For some integer \(n\), let \(D_{n_1}=n\) and for \(i>1\), let \(D_{n_i}\) be the sum of the factors of \(D_{n_{i-1}}\).
A number \(n\) is stupid if \(D_{n_1}\) and \(D_{n_2}\) are relatively prime. For example, \(4\) contains the factors, \(1,\,2,\) and \(4,\) which add up to \(7.\) Thus, \(D_{4_1} = 4\) and \(D_{4_2} = 7\). Since \(\gcd(4,\,7)=1\), it follows that \(4\) is stupid.
A number \(n\) is very stupid if for every pair \(x,\,y\) in \(\{D_{n_1},\,D_{n_2},\,D_{n_3}\}\), \(x\) and \(y\) are relatively prime. For example, \(D_{7_1} = 7,\,D_{7_2}=8,\) and \(D_{7_3}=15\), and so \(7\) is very stupid.
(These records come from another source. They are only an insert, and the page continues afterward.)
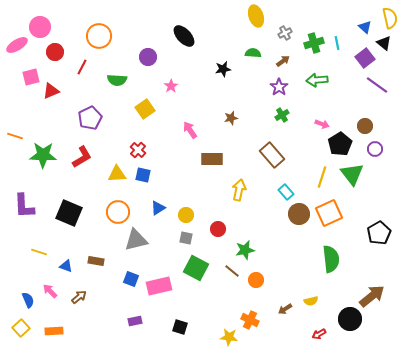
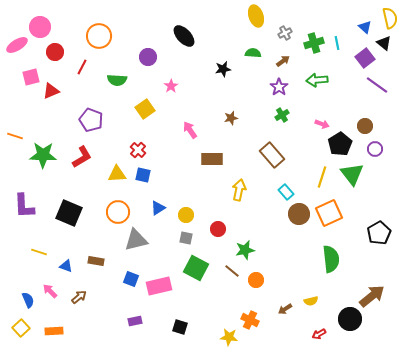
purple pentagon at (90, 118): moved 1 px right, 2 px down; rotated 25 degrees counterclockwise
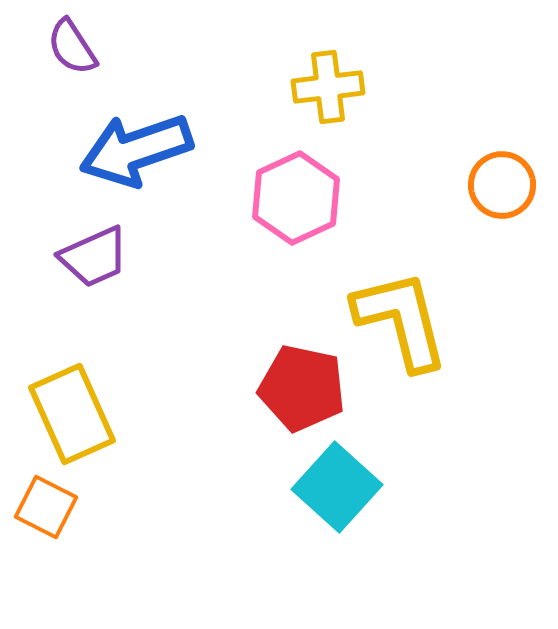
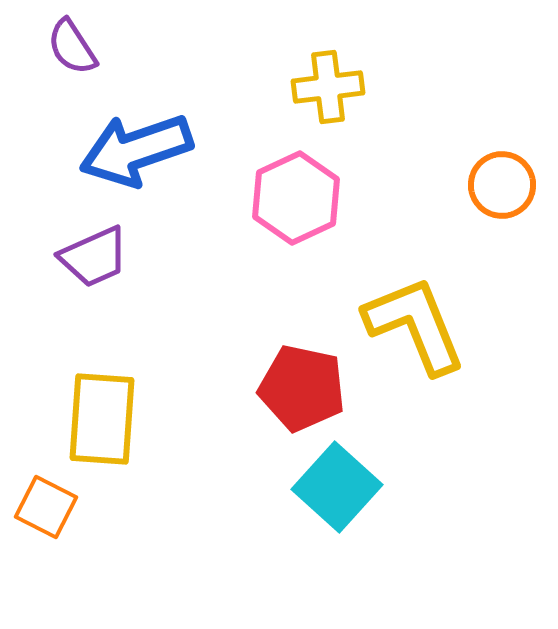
yellow L-shape: moved 14 px right, 5 px down; rotated 8 degrees counterclockwise
yellow rectangle: moved 30 px right, 5 px down; rotated 28 degrees clockwise
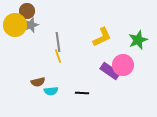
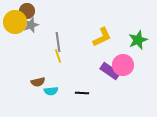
yellow circle: moved 3 px up
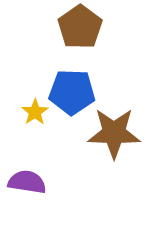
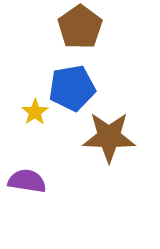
blue pentagon: moved 4 px up; rotated 12 degrees counterclockwise
brown star: moved 5 px left, 4 px down
purple semicircle: moved 1 px up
Similarly, a number \(n\) is very very stupid if for every pair \(x,\,y\) in \(\{D_{n_1},\,D_{n_2},\,D_{n_3},\,D_{n_4}\}\), \(x\) and \(y\) are relatively prime.
Find the sum of all very very stupid numbers between \(1\) and \(1000\), inclusive.
Find the sum of all very very stupid numbers between \(1\) and \(1000\), inclusive.